'Running for their lives, without even a toothbrush' - a community nurse at a refugee centre in Romania shares her experiences

In the newly established refugee centre – a converted gymnasium in Darabani, Romania – Maria Răpciugă greets refugees as they arrive from Ukraine. These are people who have lost their homes and livelihoods and face an uncertain future and numerous risks to their health. Maria has put on hold her usual role as a community nurse to provide new arrivals from Ukraine with health checks, food and drink and basic supplies.

Most of those that Maria has seen in Darabani are families with children, though there are also many older people.

“When we have people with health problems, we call a local family doctor who offered to help us,” says Maria. “For example, a 73 year-old woman arrived here and, after measuring her blood pressure, I noticed it was very high, so I immediately called the doctor. He prescribed medication, and I went to the pharmacy to buy it, using local authority funds. We’ve also received donations of medicines from local pharmacies.”

The refugee centre is providing hot drinks and breakfast to the arrivals, and the local community quickly mobilized itself to offer food and support with accommodation, blankets, diapers, towels and toiletries.

“I noticed that many of the refugees don’t even have toothbrushes and toothpaste, but I imagine that when you have to flee from home and run for your life, a toothbrush and socks is the last thing you’re thinking about,” says Maria. “Some people also arrive with their pets – cats and dogs – so we provide pet food.
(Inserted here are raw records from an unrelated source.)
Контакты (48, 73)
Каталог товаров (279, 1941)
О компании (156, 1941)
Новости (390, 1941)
I can totally understand why they’d want to bring their pets with them.”

Unfortunately, the language barrier is a problem for many of the staff at the refugee centre. With only one interpreter, refugees are forced to mime their needs. Staff often rely on Google Translate. Maria says they urgently need Ukrainian translators and printed materials in Ukrainian containing basic information about refugees’ rights and health information.

“Some of them cry and tell us about how they heard explosions in Kyiv, what a shock it was for them. We comfort them as much as we can – holding their hands, giving them a hug,” says Maria. “They need some sort of psychological counselling, to support them, in their language.”
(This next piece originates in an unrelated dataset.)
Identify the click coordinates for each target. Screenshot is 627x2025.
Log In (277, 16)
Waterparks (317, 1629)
Maria is determined to work at the centre for as long as is needed but already the work is taking its toll on her.

“I find it difficult to believe that this situation is actually happening. I feel very tired – physically and emotionally. Yesterday I was pleased that the refugees had food, but when I arrived home, I realized I hadn’t gone shopping to give my own children something to eat. I have to take care of my family too.”

The emergency in Ukraine is having a massive impact in the surrounding countries. Romania’s Defence Minister, Vasile Dîncu, has said that Romania is prepared to receive more than 500 000 refugees. WHO is working hand-in-hand with Romanian authorities to ensure the health system is able to cope with the influx of refugees and ensure people on the move have access to health services as needed.